Mata Marvin terbeliak. Pertanyaan itu mengejutkannya karena terbilang tak sopan juga. Itu sebabnya ia mendelik kaget.
"Maaf ... saya tahu pertanyaan ini mungkin nggak sopan. Saya hanya penasaran saja," kata ibu katering dengan senyum kecut.
Marvin mencoba tersenyum. Ia berusaha mengusir rasa tak nyaman yang timbul.
"Dia punya sakit maag akut. Ini lagi kambuh," terang Marvin.
"Oohh ... syukurlah. Soalnya ciri-ciri mbaknya tadi mirip keponakan saya sih."
Marvin mengerutkan keningnya. Ia menatap ibu itu dengan sorot mata tajam.
"Oh ya?" sahut Marvin heran.
"Iya. Ngeluh pusing, mual. Terus, enggak bisa mencium aroma masakan. Tiap kali ibunya masak, dia muntah-muntah di kamarnya. Ngaku ke ortunya sih lagi kambuh maagnya. Trus dibawa deh sama ortunya ke dokter. Eh, nggak tahunya hamil."

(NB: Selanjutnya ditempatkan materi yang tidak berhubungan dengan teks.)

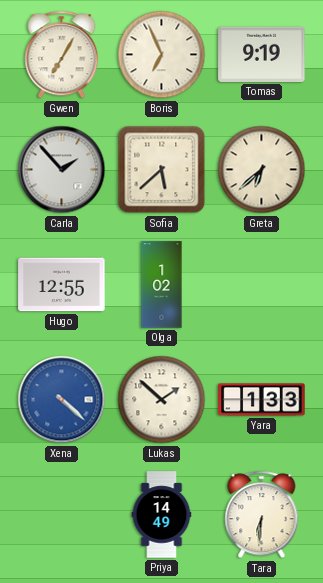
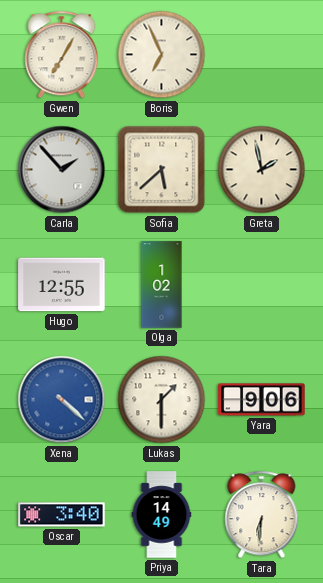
Tomas: 9:19 -> none
Greta: 6:38 -> 1:58
Lukas: 1:52 -> 1:30
Yara: 1:33 -> 9:06
Oscar: none -> 3:40
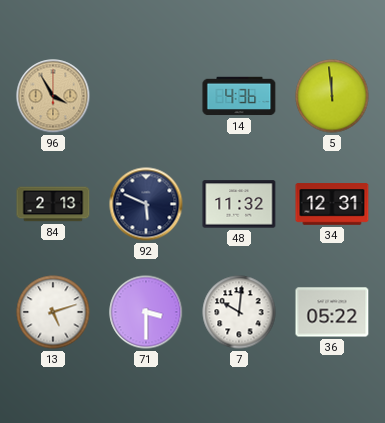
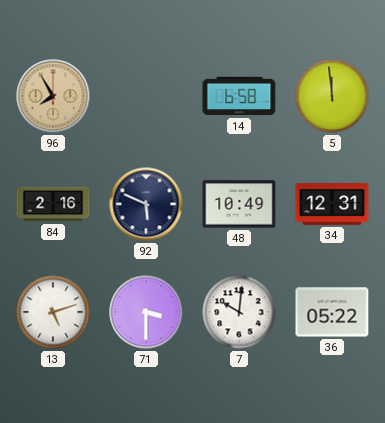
96: 3:55 -> 7:55
14: 4:36 -> 6:58
84: 2:13 -> 2:16
48: 11:32 -> 10:49
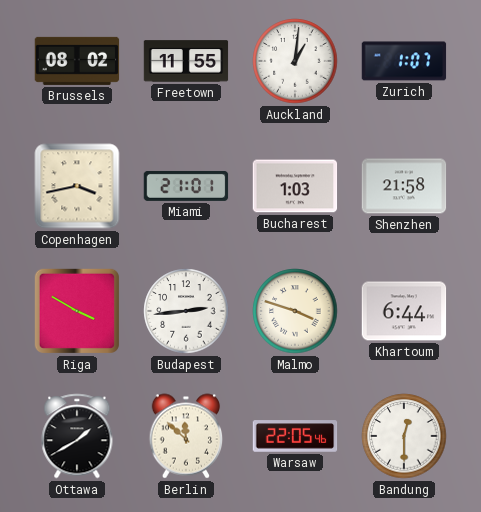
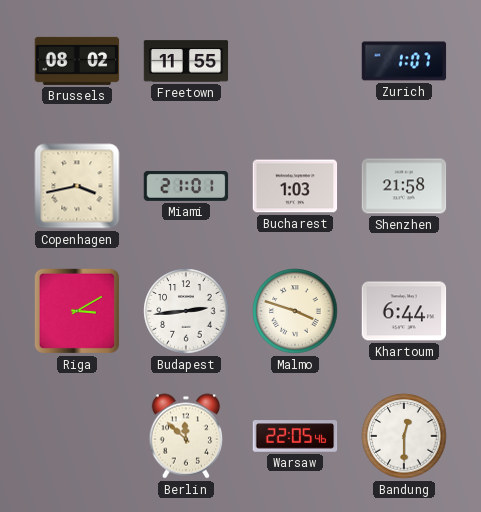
Auckland: 1:01 -> none
Riga: 3:50 -> 3:10
Ottawa: 1:40 -> none
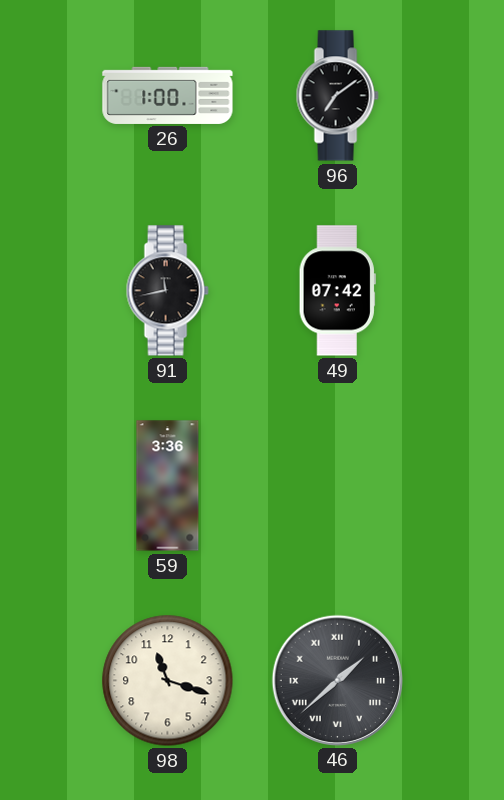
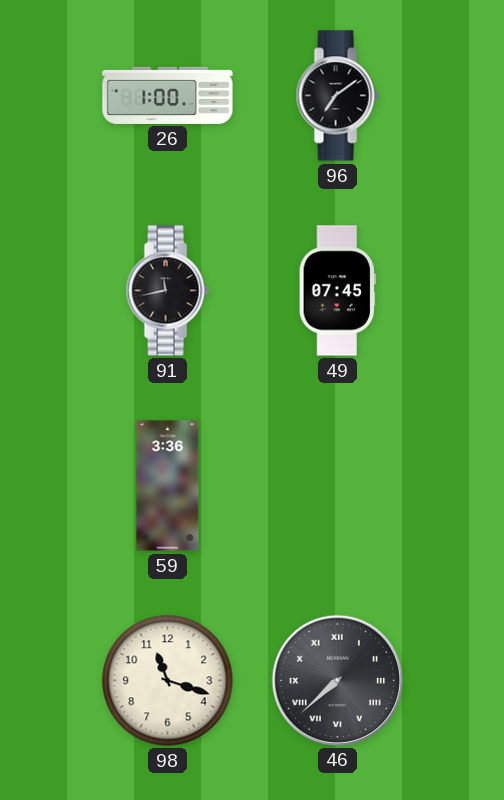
49: 07:42 -> 07:45
46: 1:38 -> 7:38
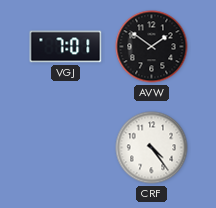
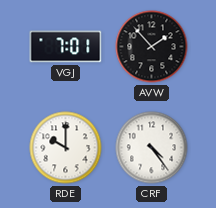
AVW: 1:51 -> 1:53
RDE: none -> 10:00
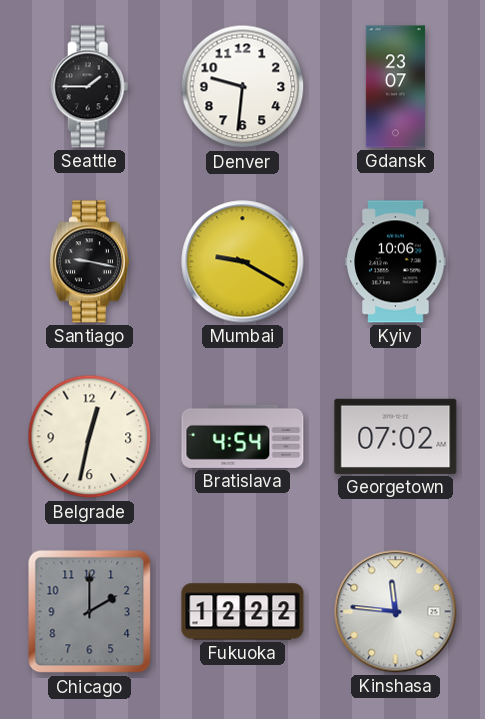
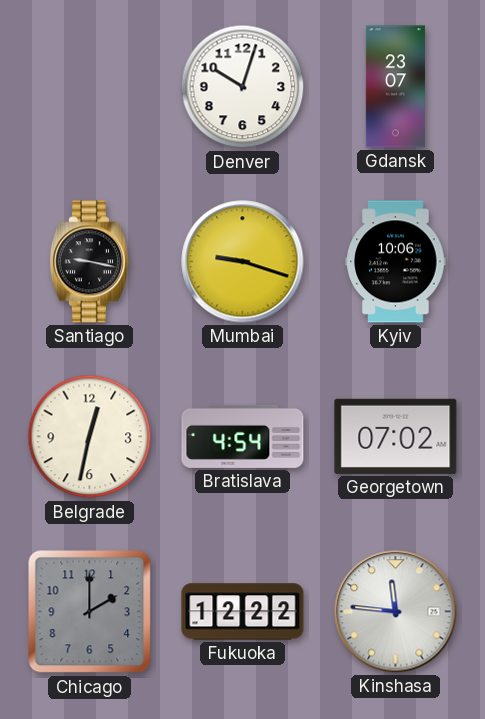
Seattle: 1:45 -> none
Denver: 9:31 -> 10:03
Mumbai: 9:20 -> 9:18
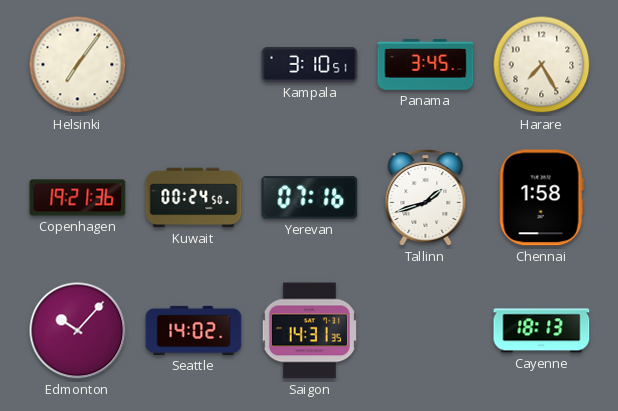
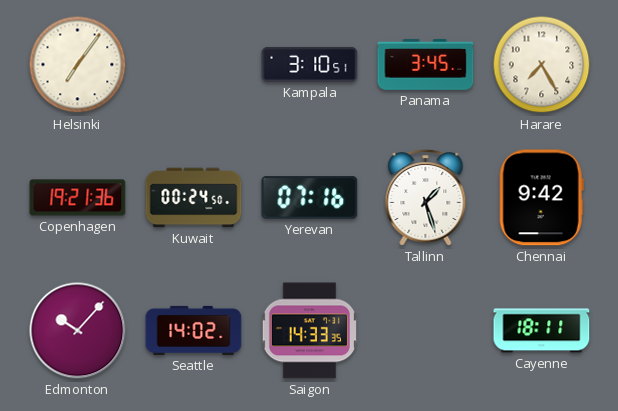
Tallinn: 1:42 -> 1:27
Chennai: 1:58 -> 9:42
Saigon: 14:31 -> 14:33
Cayenne: 18:13 -> 18:11
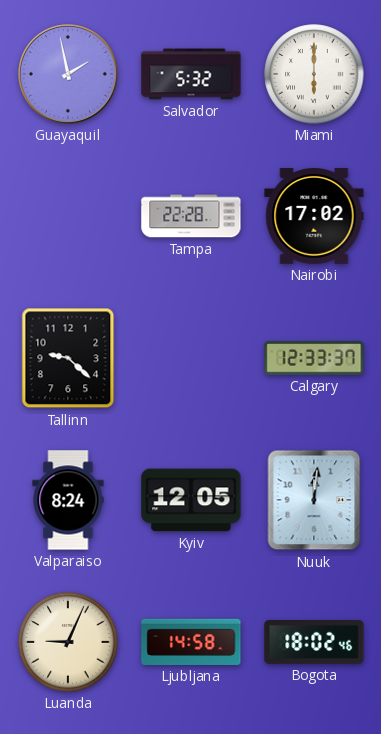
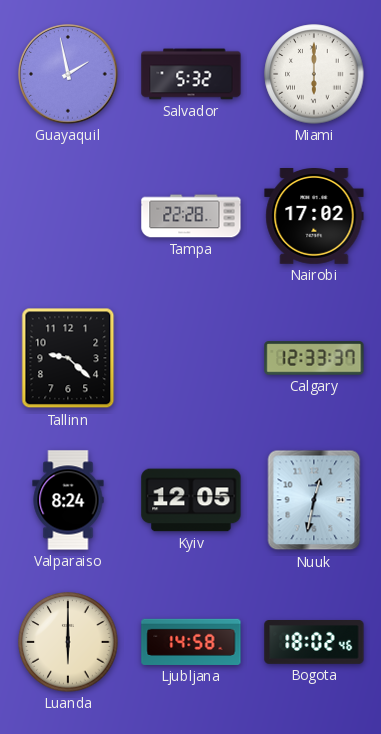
Nuuk: 12:01 -> 12:32
Luanda: 9:04 -> 6:00
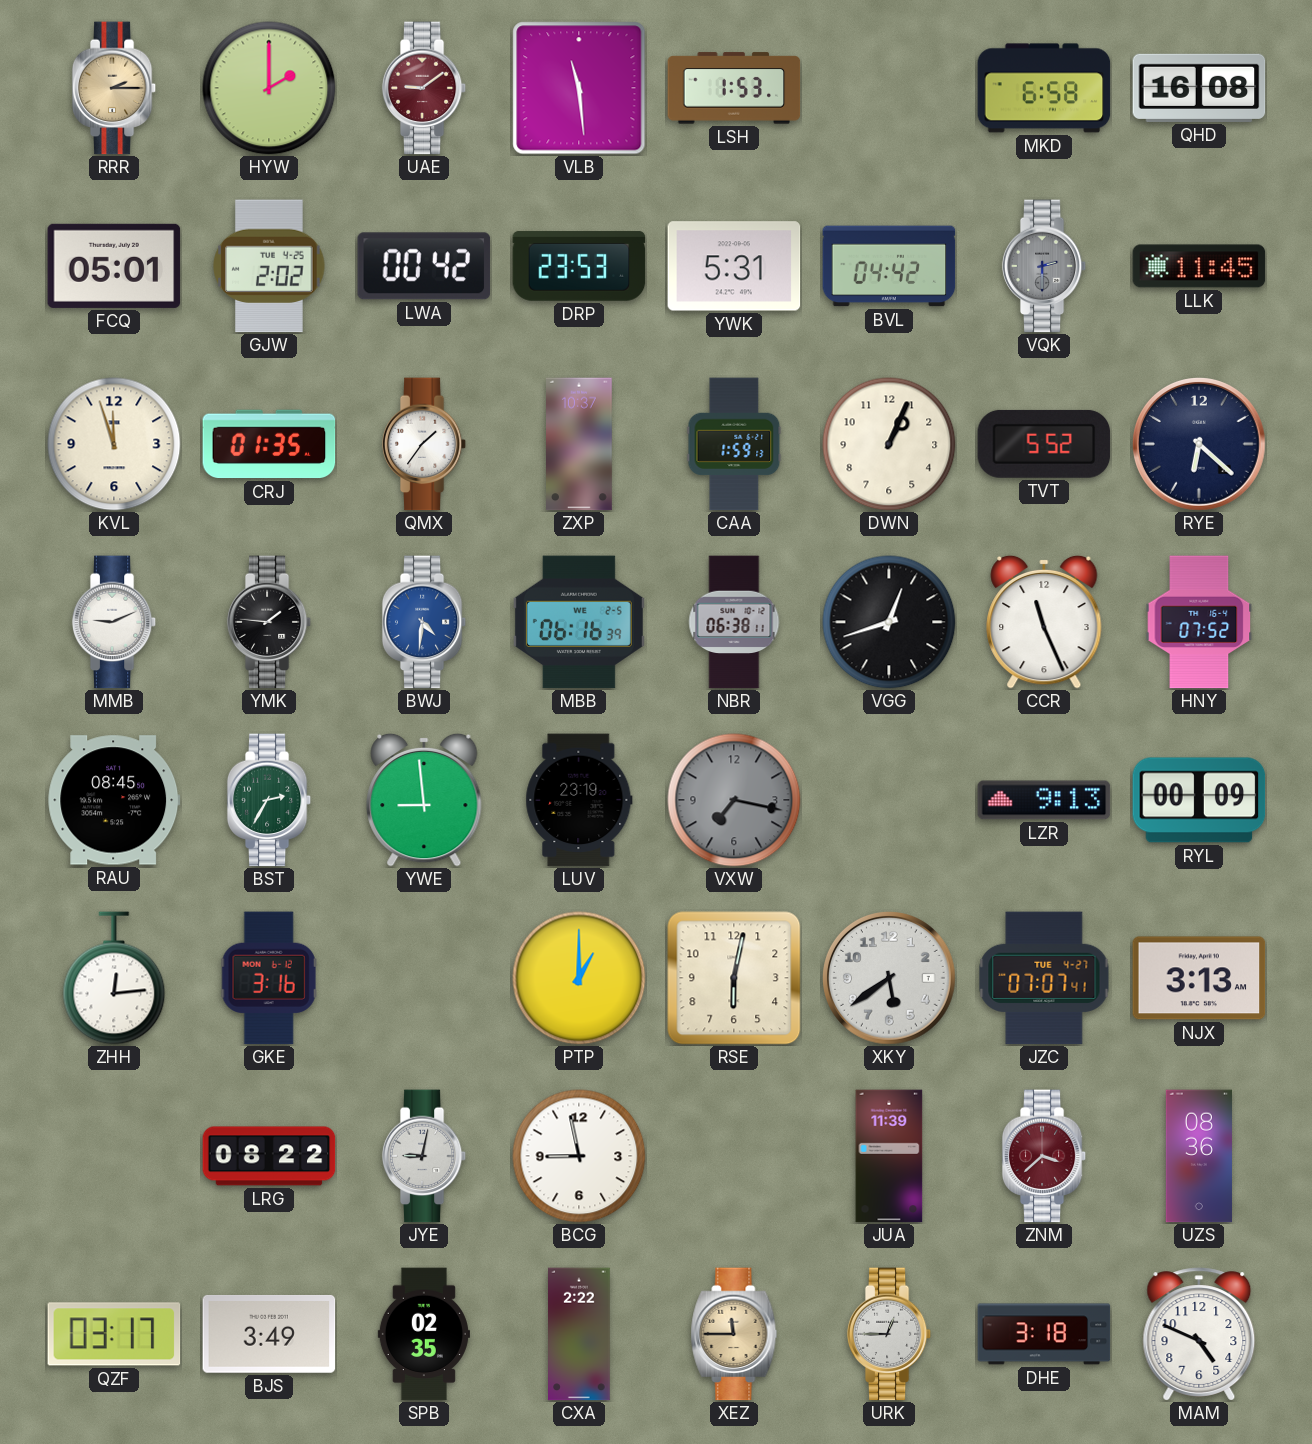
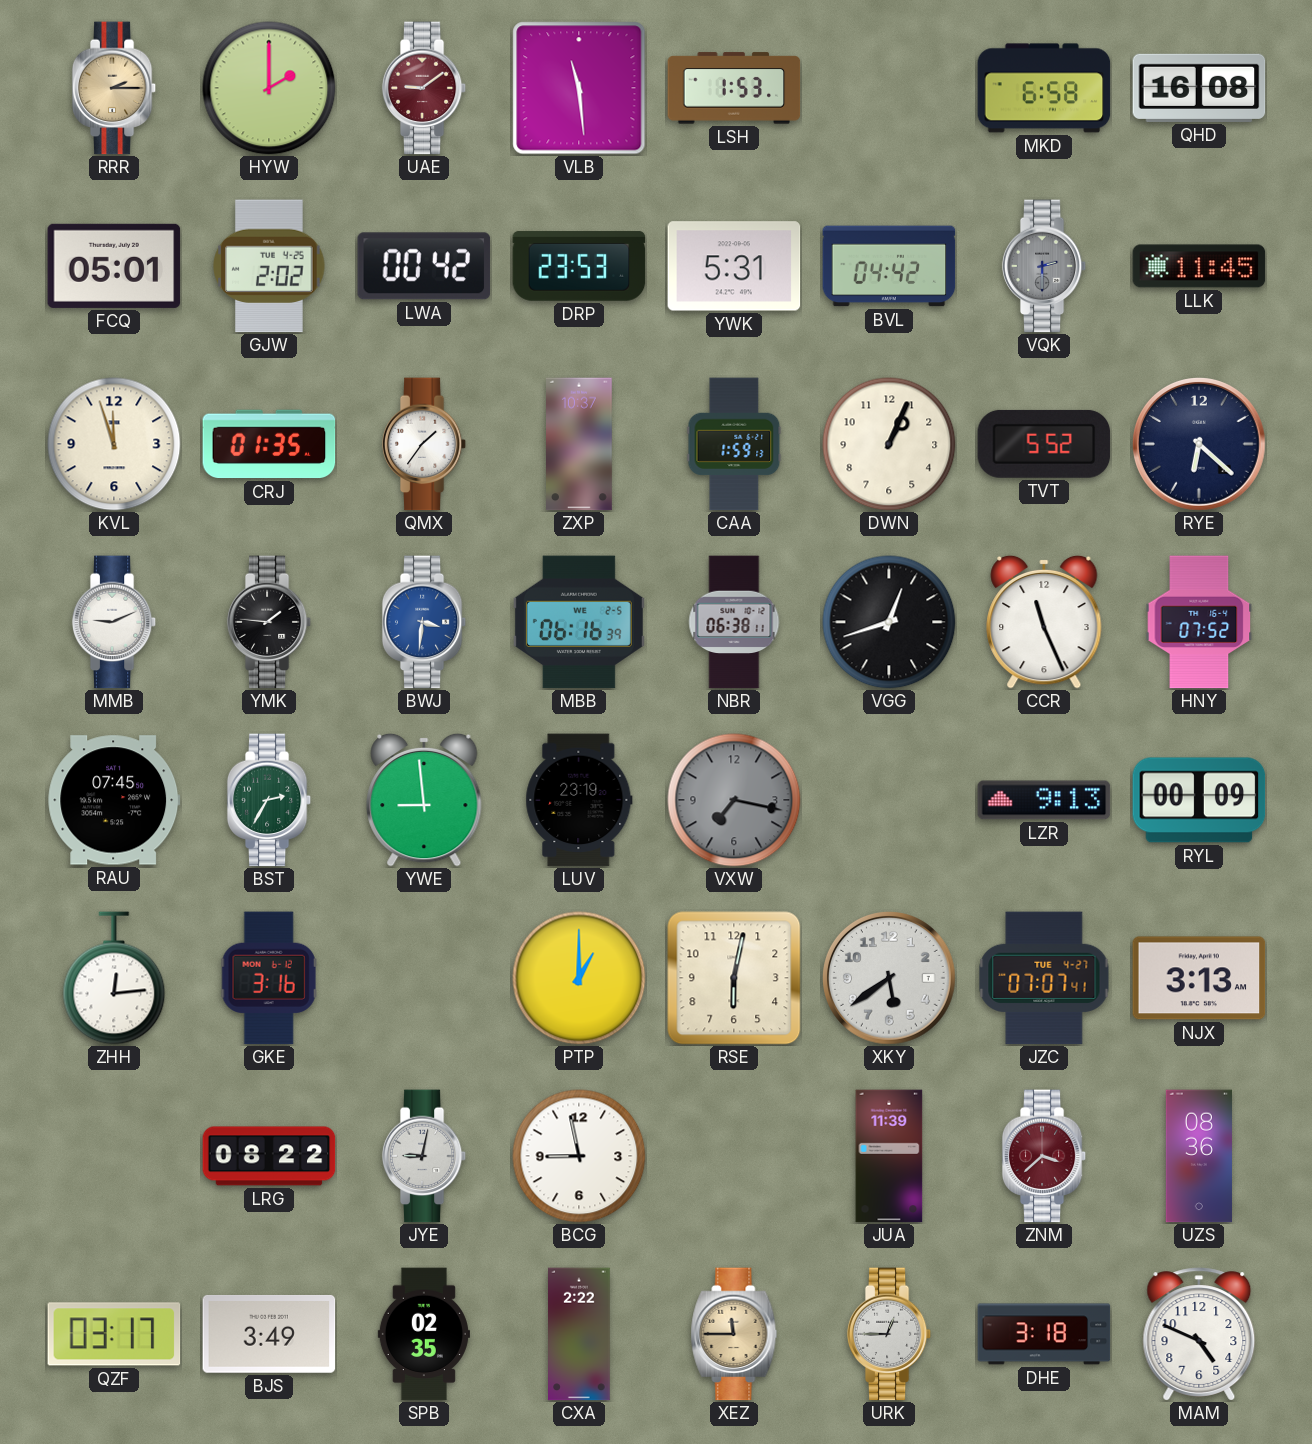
BWJ: 4:31 -> 3:31
RAU: 08:45 -> 07:45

Mata Marvin membesar kaget. Ekspresi mukanya mengisyaratkan rasa tak percaya. Ia terkejut mendengar ibu itu begitu terbuka menceritakan tentang keponakannya.
"Yaaahh ... gitulah Mas. Anak zaman sekarang. Pacarannya suka kebablasan. Masih SMA padahal. Beberapa bulan lagi ujian kelulusan. Kan sayang banget."
Marvin meresponnya dengan manggut-manggut. Mendadak pikiran buruk berkelebat di otaknya. Apa Ibel hamil juga ya?
"Ah, tidak ... Ibel anak baik-baik," katanya dalam hati untuk menyingkirkan pikiran buruk yang timbul tiba-tiba itu.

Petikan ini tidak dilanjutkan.